▶ Exercise
Figure out the number of lines in the entries that hold the string "title", then give that number and nothing else.

(Data excerpts)
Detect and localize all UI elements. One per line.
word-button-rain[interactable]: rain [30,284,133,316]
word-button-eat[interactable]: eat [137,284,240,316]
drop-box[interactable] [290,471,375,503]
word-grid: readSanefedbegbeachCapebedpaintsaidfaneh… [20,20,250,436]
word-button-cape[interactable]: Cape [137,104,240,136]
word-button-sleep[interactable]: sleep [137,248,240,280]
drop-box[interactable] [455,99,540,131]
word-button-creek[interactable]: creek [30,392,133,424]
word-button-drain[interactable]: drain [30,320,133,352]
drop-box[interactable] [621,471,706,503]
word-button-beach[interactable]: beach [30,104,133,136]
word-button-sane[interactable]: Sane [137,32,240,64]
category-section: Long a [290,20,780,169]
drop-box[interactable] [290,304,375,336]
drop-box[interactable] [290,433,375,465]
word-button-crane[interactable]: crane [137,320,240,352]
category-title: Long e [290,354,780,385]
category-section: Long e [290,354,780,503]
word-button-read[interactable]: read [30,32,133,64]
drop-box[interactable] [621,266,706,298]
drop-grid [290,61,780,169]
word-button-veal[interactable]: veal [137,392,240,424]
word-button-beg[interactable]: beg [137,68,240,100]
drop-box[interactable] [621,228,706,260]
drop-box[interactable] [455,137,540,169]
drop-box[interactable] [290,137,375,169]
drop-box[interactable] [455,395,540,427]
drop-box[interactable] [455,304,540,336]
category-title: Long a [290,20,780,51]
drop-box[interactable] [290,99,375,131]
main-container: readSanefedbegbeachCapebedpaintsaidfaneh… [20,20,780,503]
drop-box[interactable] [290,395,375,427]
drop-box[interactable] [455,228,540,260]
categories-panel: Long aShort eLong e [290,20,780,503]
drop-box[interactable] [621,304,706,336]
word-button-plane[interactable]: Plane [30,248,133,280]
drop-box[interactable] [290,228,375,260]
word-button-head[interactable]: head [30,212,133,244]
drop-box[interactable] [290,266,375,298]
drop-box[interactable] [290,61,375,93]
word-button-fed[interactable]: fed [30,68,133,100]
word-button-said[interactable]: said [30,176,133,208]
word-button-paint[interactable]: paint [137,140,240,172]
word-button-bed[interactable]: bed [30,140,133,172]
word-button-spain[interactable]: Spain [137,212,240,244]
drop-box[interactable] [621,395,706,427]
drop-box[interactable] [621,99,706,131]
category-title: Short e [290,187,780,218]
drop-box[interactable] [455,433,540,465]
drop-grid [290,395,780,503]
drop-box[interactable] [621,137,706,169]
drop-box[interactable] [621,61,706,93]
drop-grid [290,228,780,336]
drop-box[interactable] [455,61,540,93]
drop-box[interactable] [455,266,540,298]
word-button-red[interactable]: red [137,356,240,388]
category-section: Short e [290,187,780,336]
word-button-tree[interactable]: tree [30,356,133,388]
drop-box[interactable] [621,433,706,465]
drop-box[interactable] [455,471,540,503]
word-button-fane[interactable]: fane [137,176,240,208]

▶ Finished exercise
3